Start of GIVEN RECORDS
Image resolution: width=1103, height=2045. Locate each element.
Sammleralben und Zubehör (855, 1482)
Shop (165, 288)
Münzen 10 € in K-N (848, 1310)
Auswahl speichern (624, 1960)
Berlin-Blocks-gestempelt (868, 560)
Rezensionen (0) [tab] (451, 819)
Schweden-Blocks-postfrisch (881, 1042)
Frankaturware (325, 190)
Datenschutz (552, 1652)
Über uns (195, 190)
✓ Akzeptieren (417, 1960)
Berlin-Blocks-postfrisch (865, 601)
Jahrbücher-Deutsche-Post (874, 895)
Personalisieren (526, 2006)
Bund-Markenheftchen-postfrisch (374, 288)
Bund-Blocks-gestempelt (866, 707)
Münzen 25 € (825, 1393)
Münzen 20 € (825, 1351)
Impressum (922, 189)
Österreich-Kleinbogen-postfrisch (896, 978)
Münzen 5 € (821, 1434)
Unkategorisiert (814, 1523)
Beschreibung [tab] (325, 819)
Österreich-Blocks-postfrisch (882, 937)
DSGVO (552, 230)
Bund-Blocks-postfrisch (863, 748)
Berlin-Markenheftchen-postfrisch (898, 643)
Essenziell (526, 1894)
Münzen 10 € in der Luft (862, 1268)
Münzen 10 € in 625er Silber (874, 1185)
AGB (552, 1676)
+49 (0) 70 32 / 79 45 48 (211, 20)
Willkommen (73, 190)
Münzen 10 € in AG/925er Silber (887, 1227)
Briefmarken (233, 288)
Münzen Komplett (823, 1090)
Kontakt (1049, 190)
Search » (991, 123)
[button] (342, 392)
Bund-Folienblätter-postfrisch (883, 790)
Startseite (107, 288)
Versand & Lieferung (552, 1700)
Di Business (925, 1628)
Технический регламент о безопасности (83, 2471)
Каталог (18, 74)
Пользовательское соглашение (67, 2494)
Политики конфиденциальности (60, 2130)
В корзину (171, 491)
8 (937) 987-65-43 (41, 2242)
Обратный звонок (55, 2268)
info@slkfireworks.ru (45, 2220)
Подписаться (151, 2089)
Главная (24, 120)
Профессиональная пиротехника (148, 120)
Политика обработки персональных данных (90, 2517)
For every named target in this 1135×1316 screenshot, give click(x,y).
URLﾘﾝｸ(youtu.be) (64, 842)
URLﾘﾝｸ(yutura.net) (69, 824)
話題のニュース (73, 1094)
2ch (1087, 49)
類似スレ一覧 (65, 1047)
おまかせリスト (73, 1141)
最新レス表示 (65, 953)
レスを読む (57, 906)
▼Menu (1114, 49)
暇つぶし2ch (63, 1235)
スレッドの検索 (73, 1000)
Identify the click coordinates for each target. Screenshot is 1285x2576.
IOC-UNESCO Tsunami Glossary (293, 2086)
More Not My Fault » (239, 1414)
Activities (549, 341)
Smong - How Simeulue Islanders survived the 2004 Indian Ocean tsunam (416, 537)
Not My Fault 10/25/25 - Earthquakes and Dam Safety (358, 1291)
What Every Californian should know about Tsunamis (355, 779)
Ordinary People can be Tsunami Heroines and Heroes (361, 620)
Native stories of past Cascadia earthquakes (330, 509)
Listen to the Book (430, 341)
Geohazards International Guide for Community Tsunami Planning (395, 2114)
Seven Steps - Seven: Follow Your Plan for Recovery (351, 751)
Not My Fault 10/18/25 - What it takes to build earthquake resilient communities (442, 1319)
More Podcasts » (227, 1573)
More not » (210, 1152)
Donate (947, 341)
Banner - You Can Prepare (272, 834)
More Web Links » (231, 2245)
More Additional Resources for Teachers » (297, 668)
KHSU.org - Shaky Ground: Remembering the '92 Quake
End of GIVEN RECORDS
■ **PROBLEM DESCRIPTION**: Give all of the lines above again, exactly as they are.

■ **EXERCISE SOLUTION**:
Image resolution: width=1103, height=2045. Locate each element.
Sammleralben und Zubehör (855, 1482)
Shop (165, 288)
Münzen 10 € in K-N (848, 1310)
Auswahl speichern (624, 1960)
Berlin-Blocks-gestempelt (868, 560)
Rezensionen (0) [tab] (451, 819)
Schweden-Blocks-postfrisch (881, 1042)
Frankaturware (325, 190)
Datenschutz (552, 1652)
Über uns (195, 190)
✓ Akzeptieren (417, 1960)
Berlin-Blocks-postfrisch (865, 601)
Jahrbücher-Deutsche-Post (874, 895)
Personalisieren (526, 2006)
Bund-Markenheftchen-postfrisch (374, 288)
Bund-Blocks-gestempelt (866, 707)
Münzen 25 € (825, 1393)
Münzen 20 € (825, 1351)
Impressum (922, 189)
Österreich-Kleinbogen-postfrisch (896, 978)
Münzen 5 € (821, 1434)
Unkategorisiert (814, 1523)
Beschreibung [tab] (325, 819)
Österreich-Blocks-postfrisch (882, 937)
DSGVO (552, 230)
Bund-Blocks-postfrisch (863, 748)
Berlin-Markenheftchen-postfrisch (898, 643)
Essenziell (526, 1894)
Münzen 10 € in der Luft (862, 1268)
Münzen 10 € in 625er Silber (874, 1185)
AGB (552, 1676)
+49 (0) 70 32 / 79 45 48 (211, 20)
Willkommen (73, 190)
Münzen 10 € in AG/925er Silber (887, 1227)
Briefmarken (233, 288)
Münzen Komplett (823, 1090)
Kontakt (1049, 190)
Search » (991, 123)
[button] (342, 392)
Bund-Folienblätter-postfrisch (883, 790)
Startseite (107, 288)
Versand & Lieferung (552, 1700)
Di Business (925, 1628)
Технический регламент о безопасности (83, 2471)
Каталог (18, 74)
Пользовательское соглашение (67, 2494)
Политики конфиденциальности (60, 2130)
В корзину (171, 491)
8 (937) 987-65-43 (41, 2242)
Обратный звонок (55, 2268)
info@slkfireworks.ru (45, 2220)
Подписаться (151, 2089)
Главная (24, 120)
Профессиональная пиротехника (148, 120)
Политика обработки персональных данных (90, 2517)
For every named target in this 1135×1316 screenshot, give click(x,y).
URLﾘﾝｸ(youtu.be) (64, 842)
URLﾘﾝｸ(yutura.net) (69, 824)
話題のニュース (73, 1094)
2ch (1087, 49)
類似スレ一覧 (65, 1047)
おまかせリスト (73, 1141)
最新レス表示 (65, 953)
レスを読む (57, 906)
▼Menu (1114, 49)
暇つぶし2ch (63, 1235)
スレッドの検索 (73, 1000)
Identify the click coordinates for each target. Screenshot is 1285x2576.
IOC-UNESCO Tsunami Glossary (293, 2086)
More Not My Fault » (239, 1414)
Activities (549, 341)
Smong - How Simeulue Islanders survived the 2004 Indian Ocean tsunam (416, 537)
Not My Fault 10/25/25 - Earthquakes and Dam Safety (358, 1291)
What Every Californian should know about Tsunamis (355, 779)
Ordinary People can be Tsunami Heroines and Heroes (361, 620)
Native stories of past Cascadia earthquakes (330, 509)
Listen to the Book (430, 341)
Geohazards International Guide for Community Tsunami Planning (395, 2114)
Seven Steps - Seven: Follow Your Plan for Recovery (351, 751)
Not My Fault 10/18/25 - What it takes to build earthquake resilient communities (442, 1319)
More Podcasts » (227, 1573)
More not » (210, 1152)
Donate (947, 341)
Banner - You Can Prepare (272, 834)
More Web Links » (231, 2245)
More Additional Resources for Teachers » (297, 668)
KHSU.org - Shaky Ground: Remembering the '92 Quake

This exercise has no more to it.